A suppression of the lochia, or usual discharges after delivery, and the milk-fever, must be treated nearly in the same manner as an inflammation of the womb. In all these cases, the safest course is plentiful dilution, gentle evacuations, and fomentations of the parts affected. In the milk-fever, the breads may be embrocated with a little warm linseed oil, or the leaves of red cabbage may be applied to them. The child should be often put to the breast, or it should be drawn by some other person.
Nothing would tend more to prevent the milk-fever than putting the child early to the breast. The custom of not allowing children to suck for the first two or three days, is contrary to Nature and common sense, and is very hurtful both to the mother and child.
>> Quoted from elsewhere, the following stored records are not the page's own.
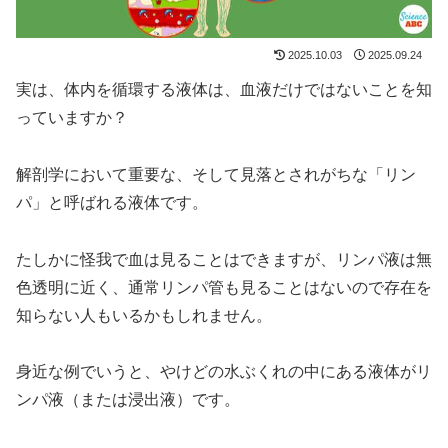
2025.10.03
2025.09.24
実は、体内を循環する液体は、血液だけではないことを知
っていますか？
解剖学において重要な、そして見落とされがちな「リン
パ」と呼ばれる液体です。
たしかに怪我で血は見ることはできますが、リンパ液は無
色透明に近く、通常リンパ管も見ることはないので存在を
知らない人もいるかもしれません。
身近な例でいうと、やけどの水ぶくれの中にある液体がリ
ンパ液（または浸出液）です。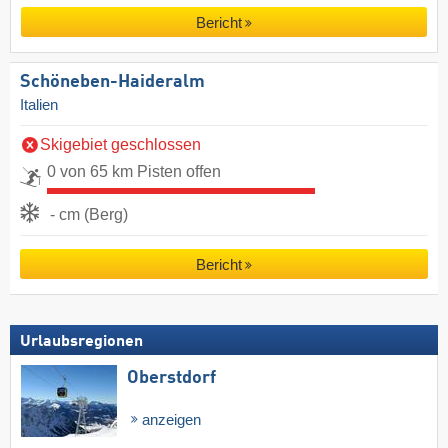
Bericht
Schöneben-Haideralm
Italien
Skigebiet geschlossen
0 von 65 km Pisten offen
- cm (Berg)
Bericht
Urlaubsregionen
Oberstdorf
anzeigen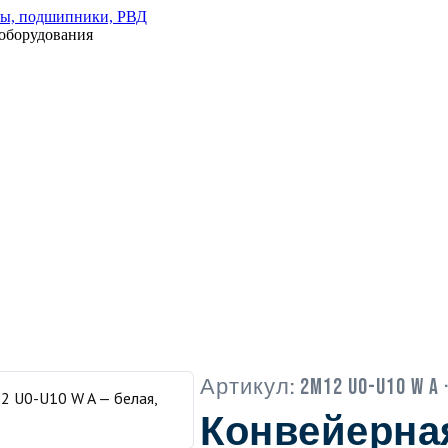
оборудования
Артикул:
2M12 U0-U10 W A
Конвейерна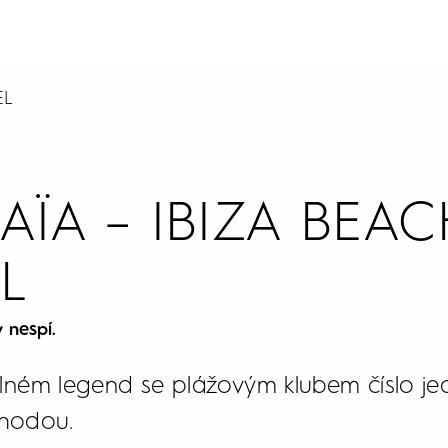
EL
AÏA – IBIZA BEAC
L
y nespí.
lném legend se plážovým klubem číslo j
áhodou.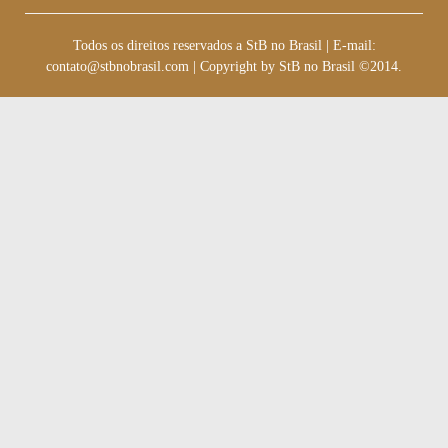
Todos os direitos reservados a StB no Brasil
|
E-mail:
contato@stbnobrasil.com
|
Copyright by
StB no Brasil ©2014
.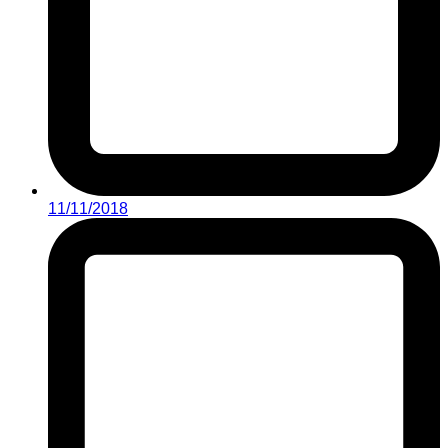
11/11/2018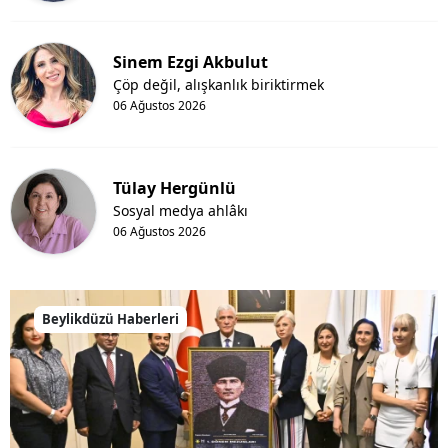
Sinem Ezgi Akbulut
Çöp değil, alışkanlık biriktirmek
06 Ağustos 2026
Tülay Hergünlü
Sosyal medya ahlâkı
06 Ağustos 2026
Beylikdüzü Haberleri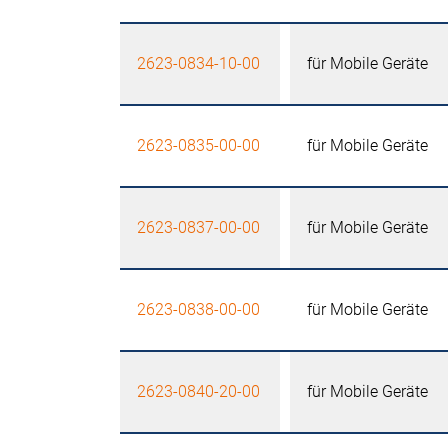
2623-0834-10-00
für Mobile Geräte
2623-0835-00-00
für Mobile Geräte
2623-0837-00-00
für Mobile Geräte
2623-0838-00-00
für Mobile Geräte
2623-0840-20-00
für Mobile Geräte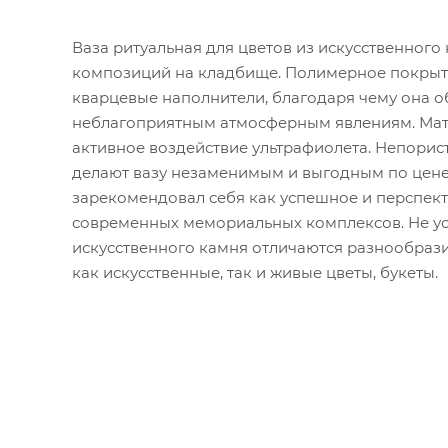
Ваза ритуальная для цветов из искусственно
композиций на кладбище. Полимерное покрыти
кварцевые наполнители, благодаря чему она 
неблагоприятным атмосферным явлениям. Мат
активное воздействие ультрафиолета. Непорис
делают вазу незаменимым и выгодным по цене
зарекомендовал себя как успешное и перспект
современных мемориальных комплексов. Не уст
искусственного камня отличаются разнообрази
как искусственные, так и живые цветы, букеты.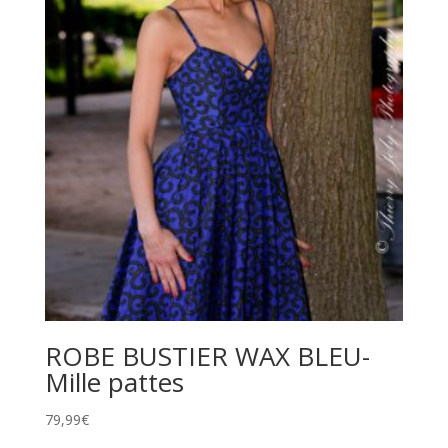
ROBE BUSTIER WAX BLEU-
Mille pattes
79,99
€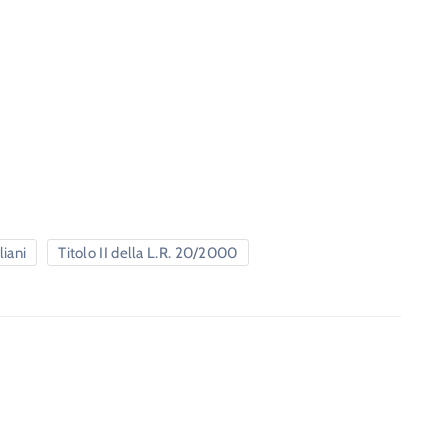
liani
Titolo II della L.R. 20/2000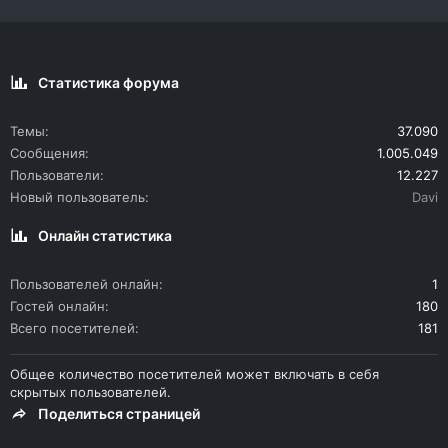
Статистика форума
Темы
37.090
Сообщения
1.005.049
Пользователи
12.227
Новый пользователь
Davi
Онлайн статистика
Пользователей онлайн
1
Гостей онлайн
180
Всего посетителей
181
Общее количество посетителей может включать в себя
скрытых пользователей.
Поделиться страницей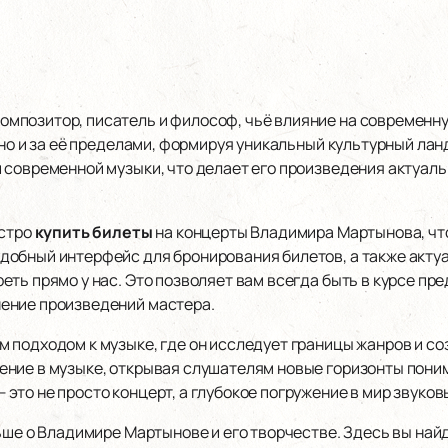
позитор, писатель и философ, чьё влияние на современну
 но и за её пределами, формируя уникальный культурный ла
 современной музыки, что делает его произведения актуал
ыстро
купить билеты
на концерты Владимира Мартынова, чт
обный интерфейс для бронирования билетов, а также акту
ть прямо у нас. Это позволяет вам всегда быть в курсе пр
ение произведений мастера.
 подходом к музыке, где он исследует границы жанров и со
ние в музыке, открывая слушателям новые горизонты пони
то не просто концерт, а глубокое погружение в мир звуков
льше о Владимире Мартынове и его творчестве. Здесь вы н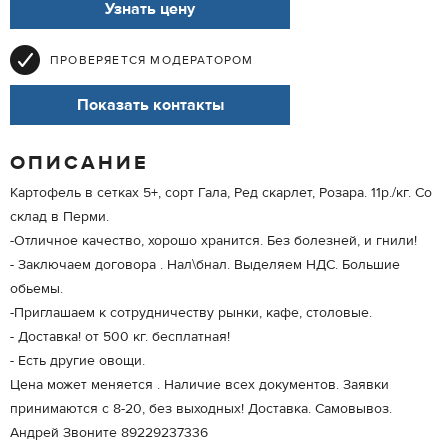
Узнать цену
ПРОВЕРЯЕТСЯ МОДЕРАТОРОМ
Показать контакты
ОПИСАНИЕ
Картофель в сетках 5+, сорт Гала, Ред скарлет, Розара. 11р./кг. Со
склад в Перми.
-Отличное качество, хорошо хранится. Без болезней, и гнили!
- Заключаем договора . Нал\бнал. Выделяем НДС. Большие
обьемы.
-Приглашаем к сотрудничеству рынки, кафе, столовые.
- Доставка! от 500 кг. бесплатная!
- Есть другие овощи.
Цена может меняется . Наличие всех документов. Заявки
принимаются с 8-20, без выходных! Доставка. Самовывоз.
Андрей Звоните 89229237336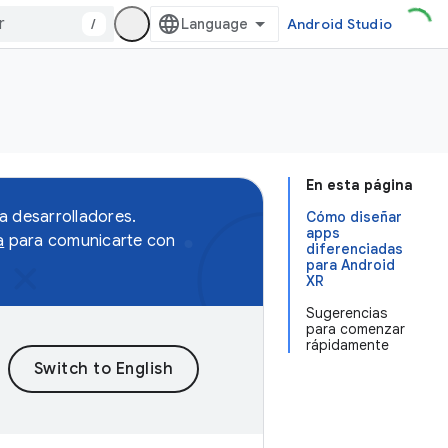
/
Android Studio
En esta página
a desarrolladores.
Cómo diseñar
apps
a
para comunicarte con
diferenciadas
para Android
XR
Sugerencias
para comenzar
rápidamente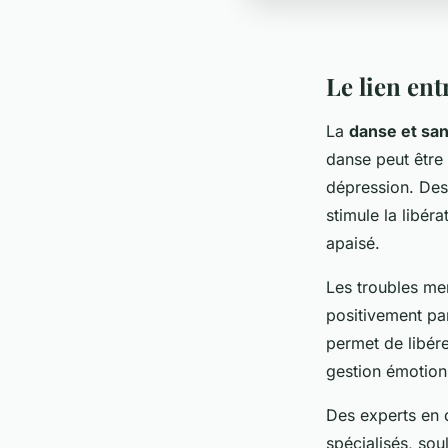
Le lien ent
La
danse et sa
danse peut être 
dépression. Des
stimule la libér
apaisé.
Les troubles men
positivement par
permet de libére
gestion émotion
Des experts en 
spécialisés, sou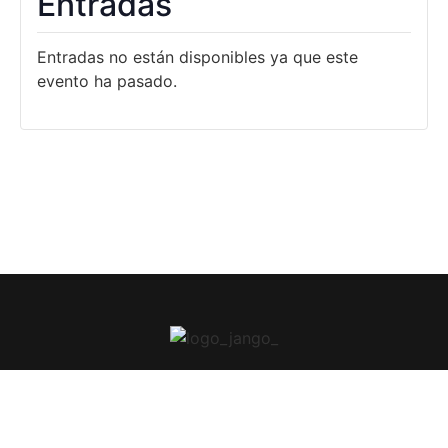
Entradas
Entradas no están disponibles ya que este
evento ha pasado.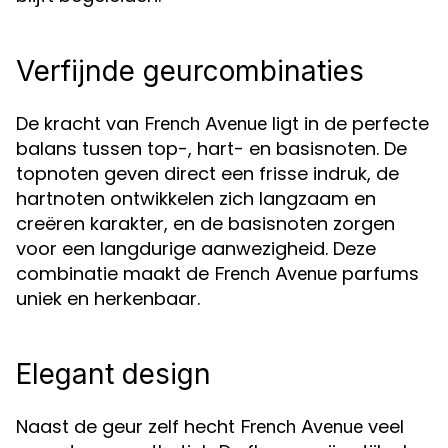
Verfijnde geurcombinaties
De kracht van
ligt in de perfecte
French Avenue
balans tussen top-, hart- en basisnoten. De
topnoten geven direct een frisse indruk, de
hartnoten ontwikkelen zich langzaam en
creëren karakter, en de basisnoten zorgen
voor een langdurige aanwezigheid. Deze
combinatie maakt de
parfums
French Avenue
uniek en herkenbaar.
Elegant design
Naast de geur zelf hecht
veel
French Avenue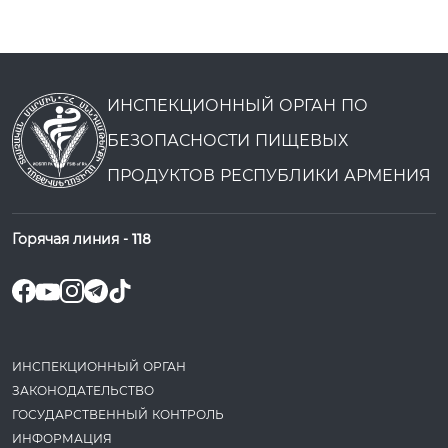
ИНСПЕКЦИОННЫЙ ОРГАН ПО
БЕЗОПАСНОСТИ ПИЩЕВЫХ
ПРОДУКТОВ РЕСПУБЛИКИ АРМЕНИЯ
Горячая линия -
118
ИНСПЕКЦИОННЫЙ ОРГАН
ЗАКОНОДАТЕ­ЛЬСТВО
ГОСУДАРСТВЕННЫЙ КОНТРОЛЬ
ИНФОРМАЦИЯ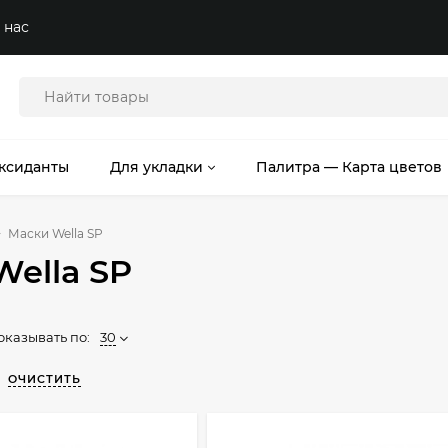
 нас
ксиданты
Для укладки
Палитра — Карта цветов
Маски Wella SP
ella SP
оказывать по:
30
ОЧИСТИТЬ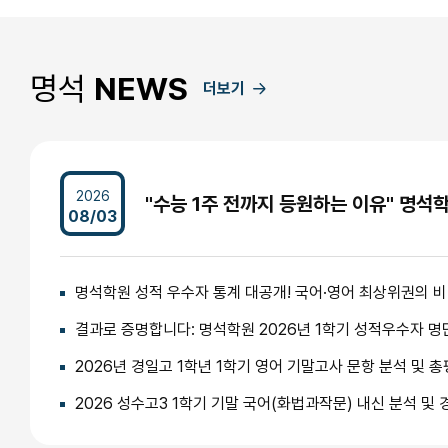
명석
NEWS
더보기
2026
08/03
명석학원 성적 우수자 통계 대공개! 국어·영어 최상위권의 
결과로 증명합니다: 명석학원 2026년 1학기 성적우수자 명
2026년 경일고 1학년 1학기 영어 기말고사 문항 분석 및 총
2026 성수고3 1학기 기말 국어(화법과작문) 내신 분석 및 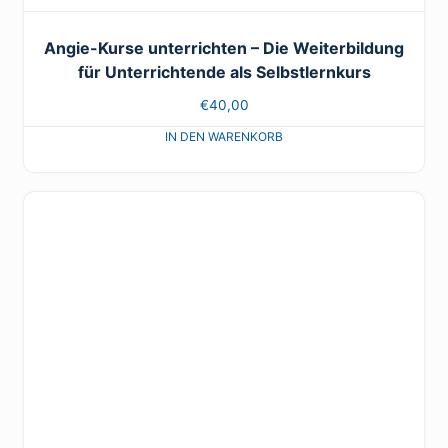
Angie-Kurse unterrichten – Die Weiterbildung
für Unterrichtende als Selbstlernkurs
€
40,00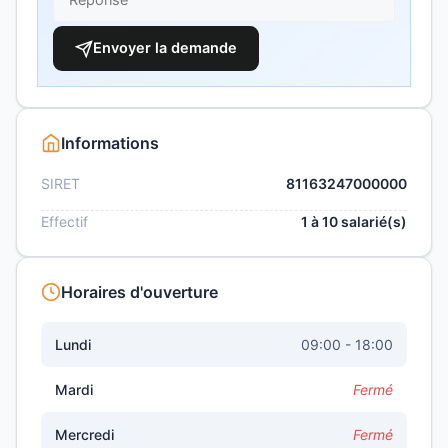
Envoyer la demande
Informations
SIRET
81163247000000
Effectif
1 à 10 salarié(s)
Horaires d'ouverture
Lundi
09:00 - 18:00
Mardi
Fermé
Mercredi
Fermé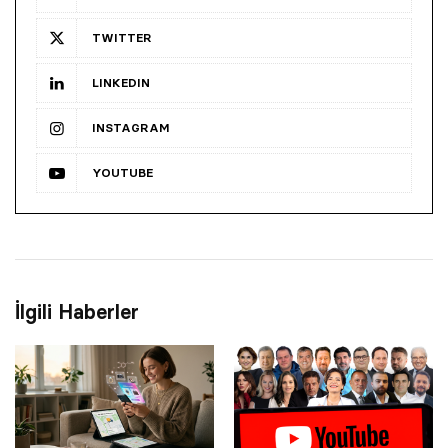
TWITTER
LINKEDIN
INSTAGRAM
YOUTUBE
İlgili Haberler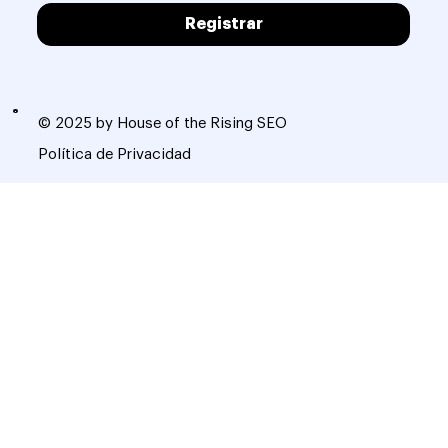
Registrar
© 2025 by House of the Rising SEO
Política de Privacidad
Every mother who has milk in her breasts, ought either to suckle her own child, or to have her breasts frequently drawn, at least for the first month. This would prevent many of the diseases which prove fatal to women in child-bed.
When an inflammation happens in the breast, attended with redness, hardness, and other symptoms of suppuration, the safest application is a poultice of bread and milk, softened with oil or fresh butter. This may be renewed twice a-day, till the tumour be either discussed or brought to suppuration. The use of repellents, in this case, is very dangerous; they often occasion fevers, and sometimes cancers; whereas a suppuration is seldom attended with any danger, and has often the most salutary effects.
When the nipples are fretted or chapt, they may be anointed with a mixture of oil and beeswax, or a little powdered gum-arabic may be sprinkled on them. I have seen Hungary water applied to the nipples have a very good effect. Should the complaint prove obstinate, a cooling purge may be given, which generally removes it.
The miliary fever is a disease incident to women in child-bed; but as it has been treated of already, we shall take no further notice of it. The celebrated Hoffman observes, That this fever of child-bed women might generally be prevented, if they, during their pregnancy, were regular in their diet, used moderate exercise, took now and then a gentle laxative of manna, rhubarb, or cream of tartar; not forgetting to bleed in the first months, and avoid all sharp air. When the labour is coming on, it is not to be hastened with forcing medicines, which inflame the blood and humours, or put them into unnatural commotions. Care should be taken, after the birth, that the natural excretions proceed regularly; and if the pulse be quick, a little nitrous powder, or some other cooling medicines, should be administered.
The most fatal disorder consequent upon delivery is the puerperal, or child-bed fever. It generally makes its attack upon the second or third day after delivery. Sometimes indeed it comes on sooner, and at other times, though rarely, it does not appear before the fifth or sixth day.
It begins, like most other fevers, with a cold or shivering fit, which is succeeded by restlessness, pain of the head, great sickness at stomach, and bilious vomiting. The pulse is generally quick, the tongue dry, and there is a remarkable depression of spirits and loss of strength. A great pain is usually felt in the back, hips, and region of the womb; a sudden change in the quantity or quality of the lochia also takes place; and the patient is frequently troubled with a tenesmus, or constant inclination to go to stool. The urine, which is very high-coloured, is discharged in small quantity, and generally with pain. The belly sometimes swells to a considerable bulk, and becomes susceptible of pain from the slightest touch. When the fever has continued for a few days, the symptoms of inflammation usually subside, and the disease acquires a more putrid form. At this period, if not sooner, a bilious or putrid looseness, of an obstinate and dangerous nature, comes on, and accompanies the disease through all its future progress.
There is not any disease that requires to be treated with more skill and attention than this; consequently the best assistance ought always to be obtained as soon as possible. In women of plethoric constitutions, bleeding will generally be proper at the beginning; it ought however to be used with caution, and not to be repeated unless where the signs of inflammation rise high; in which case it will also be necessary to apply a blistering-plaster to the region of the womb.
During the rigour, or cold fit, proper means should be used to abate its violence, and shorten its duration. For this purpose the patient may drink freely of warm diluting liquors, and, if low, may take now and then a cup of whine-whey; warm applications to the extremities, as heated bricks, bottles or bladders filled with warm water, and such like, may also be used with advantage.